Dollar Index Drops 1.1% as Foreign Investors Pull Capital

Generated by AI AgentWord on the Street
Monday, Apr 28, 2025 10:07 pm ET2min read

Over the past two months, foreign investors have significantly reduced their capital inflows into the U.S. bond and stock markets. This trend, combined with the U.S.'s existing

deficits, poses a potential challenge to the dollar. The dollar index, which had shown some recovery in the latter half of last week, experienced a sharp decline on Monday. Investors are cautiously awaiting further news on U.S. trade policies and preparing for a week filled with economic data releases that could provide initial indications of the impact of President Trump's trade war on the economy.

The dollar index fell below the 99 mark during overnight trading, reaching a low of 98.89. Against the Japanese yen, the dollar dropped by 1.1%, hitting 142.10, marking the largest single-day decline since April 10. Meanwhile, U.S. stocks showed mixed performance overnight. While the Dow Jones and S&P 500 indices rose for the fifth consecutive trading day, the Nasdaq closed with a slight decline. The market's current characteristics include a correlation between the dollar's weakness and doubts about the stock market. Although corporate earnings are expected to keep the market active, the primary concern remains the lack of confidence in the U.S. economic outlook.

Despite a market recovery last week, foreign investors' willingness to invest in U.S. assets continues to decline. The recent U.S. capital flow data indicates that foreign investors' capital inflows into the U.S. bond and stock markets have stagnated over the past two months. Given the U.S.'s existing twin deficits, this could pose a challenge to the dollar.

Nearly 400 large exchange-traded funds (ETFs) registered outside the U.S. (primarily in Europe) that invest in the U.S. stock and fixed-income markets have been closely monitored. These ETFs are typically used by non-U.S. investors to allocate U.S. assets and can serve as an indicator of foreign investment activity. According to the data, foreign investors have been continuously selling U.S. stocks and bonds over the past two months. The selling of U.S. stocks peaked during the week when Trump announced "reciprocal tariffs" and has since remained in a net outflow state. Bond selling began earlier in March and continues to this day. Despite a recent rise in U.S. asset prices, the continuous outflow of funds indicates that foreign investors remain reluctant to invest in U.S. assets.

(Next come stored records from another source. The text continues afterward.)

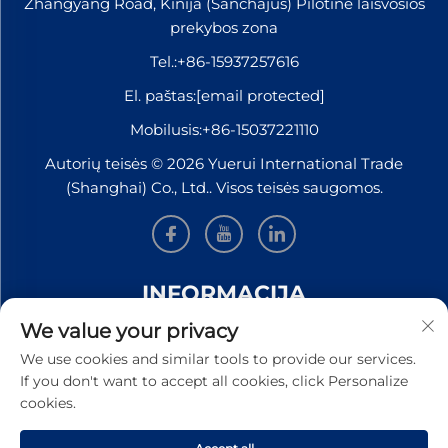
Zhangyang Road, Kinija (Šanchajus) Pilotinė laisvosios
prekybos zona
Tel.:
+86-15937257616
El. paštas:
[email protected]
Mobilusis:
+86-15037221110
Autorių teisės © 2026 Yuerui International Trade
(Shanghai) Co., Ltd.. Visos teisės saugomos.
INFORMACIJA
We value your privacy
Užsiregistruokite, kad gautumėte mūsų savaitinį
We use cookies and similar tools to provide our services.
naujienlaiškį
If you don't want to accept all cookies, click Personalize
cookies.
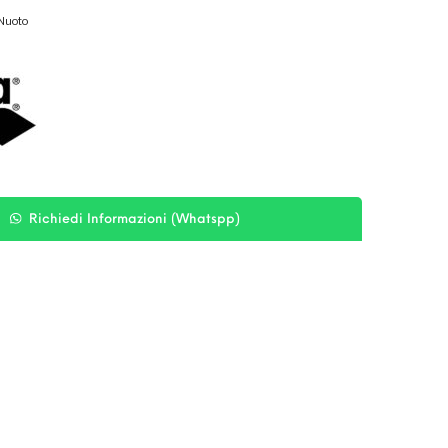
Nuoto
Richiedi Informazioni (Whatspp)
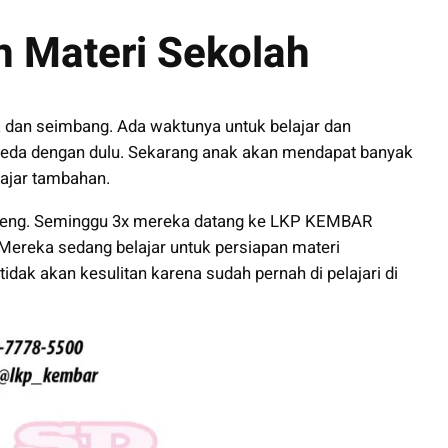
n Materi Sekolah
k dan seimbang. Ada waktunya untuk belajar dan
beda dengan dulu. Sekarang anak akan mendapat banyak
ajar tambahan.
Bareng. Seminggu 3x mereka datang ke LKP KEMBAR
 Mereka sedang belajar untuk persiapan materi
idak akan kesulitan karena sudah pernah di pelajari di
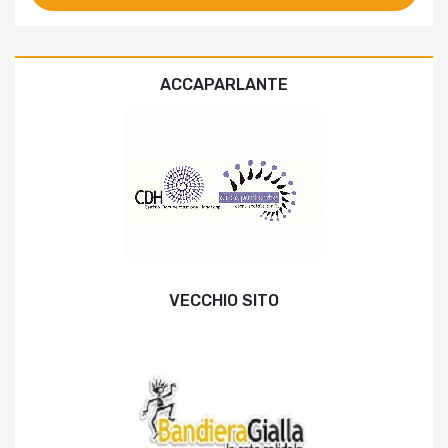
ACCAPARLANTE
VECCHIO SITO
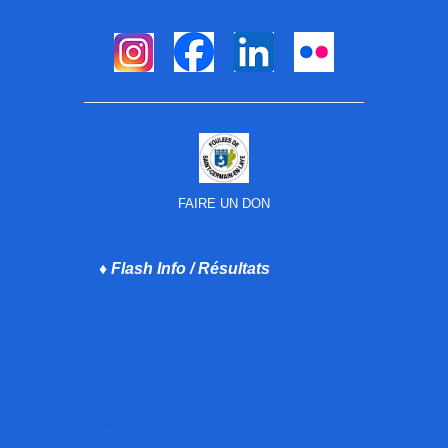
FAIRE UN DON
♦ Flash Info / Résultats
Championnats d’Île-de-France de demi-fond
Long
Saison 2026-2027 – adhésions
Stages Multisports Eté 2026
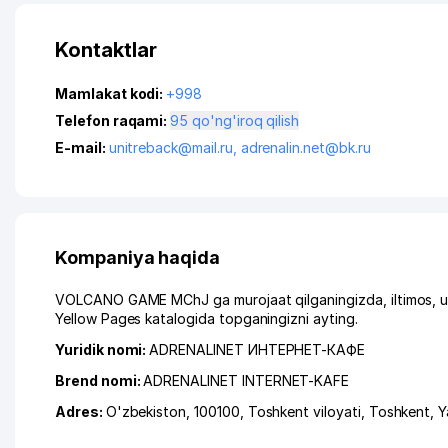
Kontaktlar
Mamlakat kodi:
+998
Telefon raqami:
95 qo'ng'iroq qilish
E-mail:
unitreback@mail.ru
,
adrenalin.net@bk.ru
Kompaniya haqida
VOLCANO GAME MChJ ga murojaat qilganingizda, iltimos, us
Yellow Pages katalogida topganingizni ayting.
Yuridik nomi:
ADRENALINET ИНТЕРНЕТ-КАФЕ
Brend nomi:
ADRENALINET INTERNET-KAFE
Adres:
O'zbekiston, 100100,
Toshkent viloyati
,
Toshkent
,
Y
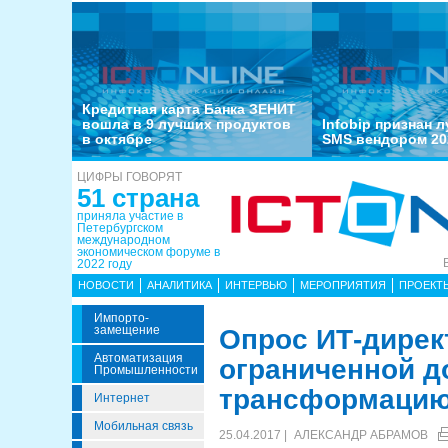
Кредитная карта Банка ЗЕНИТ
вошла в 9 лучших продуктов
Infobip признан 
в октябре
SMS вендором 20
ЦИФРЫ ГОВОРЯТ
51 страна
приняла участие в
Петербургском
международном
экономическом форуме в
2022 году
НОВОСТИ
АНАЛИТИКА
ИНТЕРВЬЮ
МЕРОПРИЯТИЯ
ПРОЕКТ
Импорто­
Замещение
Опрос ИТ-дирек
Автоматизация
ограниченной д
Промышленности
трансформаци
Интернет
Мобильная связь
25.04.2017 |
АЛЕКСАНДР АБРАМОВ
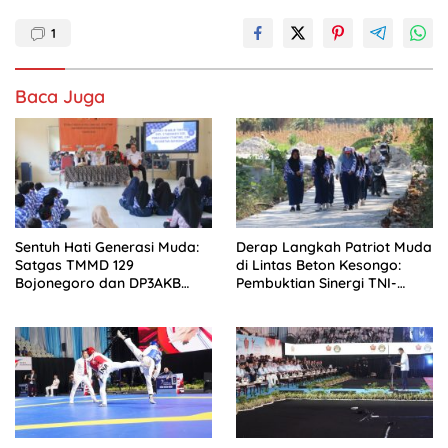
1
Baca Juga
Sentuh Hati Generasi Muda:
Derap Langkah Patriot Muda
Satgas TMMD 129
di Lintas Beton Kesongo:
Bojonegoro dan DP3AKB
Pembuktian Sinergi TNI-
Edukasi Stunting, serta
Rakyat Lewat TMMD 129
Kesehatan Reproduksi di
Bojonegoro
Kesongo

In addition to ETF data, information from the global fund flow monitoring agency also confirms the trend reflected in the ETF data, showing a sudden halt in U.S. stock buying and even more aggressive selling of U.S. bonds. However, due to the broader investor base covered by this dataset, there are some differences in the conclusions drawn from the two datasets.

The current capital flow signals indicate that, at best, capital inflows into the U.S. are slowing rapidly, and at worst, there is a continuous active withdrawal from U.S. assets. Regardless of the interpretation, the dollar, as a 'twin deficit' currency, faces challenges.

The dollar index is on track to record its largest monthly decline since July of last year due to Trump's actions that have shaken confidence in the reliability of U.S. assets. Historical data dating back to the Nixon era suggests that the dollar index could set a record for the worst performance during a U.S. president's first 100 days in office in over half a century. From January 20 to April 25, the dollar index has cumulatively declined by nearly 9%, on pace to set the largest decline in the first 100 days of a president's term since 1973, the year Nixon began his second term. The dollar is expected to experience a second wave of weakness, describing it as a cyclical shift that will last for multiple quarters.

This week is packed with significant economic data releases. Many investors are closely watching the U.S. April non-farm payroll report, expected to show continued job growth, albeit at a slower pace than the previous month. Additionally, the U.S. will release first-quarter GDP data and the Federal Reserve's preferred inflation gauge, the core PCE price index. If more "hard data" begins to show signs of decline in the current context of collapsing "soft data" in the U.S., it could further fuel investors' willingness to sell U.S. assets. Recently, Federal Reserve officials, including Chairman Powell, have indicated a willingness to cut interest rates if economic growth risks become apparent. However, most officials currently seem more inclined to wait and see the impact of Trump's tariff policies on inflation and employment before taking action.